**TO DO**
Scan the material below for "Member", then return each line that contains it.

**PROVIDED INFORMATION**
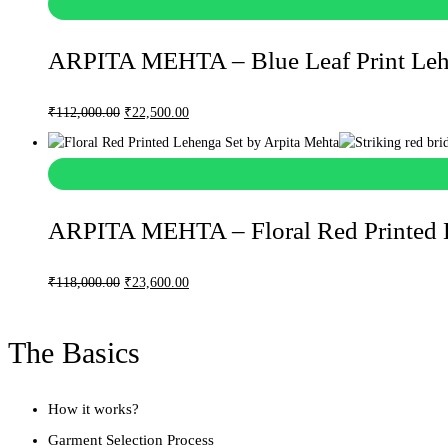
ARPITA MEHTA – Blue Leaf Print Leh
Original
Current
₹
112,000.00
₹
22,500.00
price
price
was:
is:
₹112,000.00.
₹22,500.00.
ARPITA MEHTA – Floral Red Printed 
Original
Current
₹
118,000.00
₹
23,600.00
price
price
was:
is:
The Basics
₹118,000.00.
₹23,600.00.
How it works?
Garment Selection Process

--

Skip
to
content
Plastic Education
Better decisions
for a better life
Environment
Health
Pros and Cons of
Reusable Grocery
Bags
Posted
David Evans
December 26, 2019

...

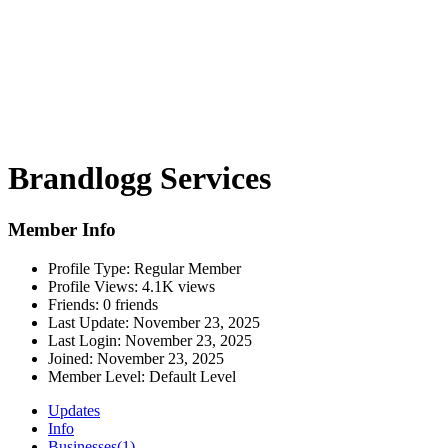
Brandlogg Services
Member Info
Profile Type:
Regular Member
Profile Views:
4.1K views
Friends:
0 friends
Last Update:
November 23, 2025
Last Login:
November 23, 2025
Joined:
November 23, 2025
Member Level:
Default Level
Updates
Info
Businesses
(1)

**YOUR RESPONSE**
Member Info
Regular Member
Member Level:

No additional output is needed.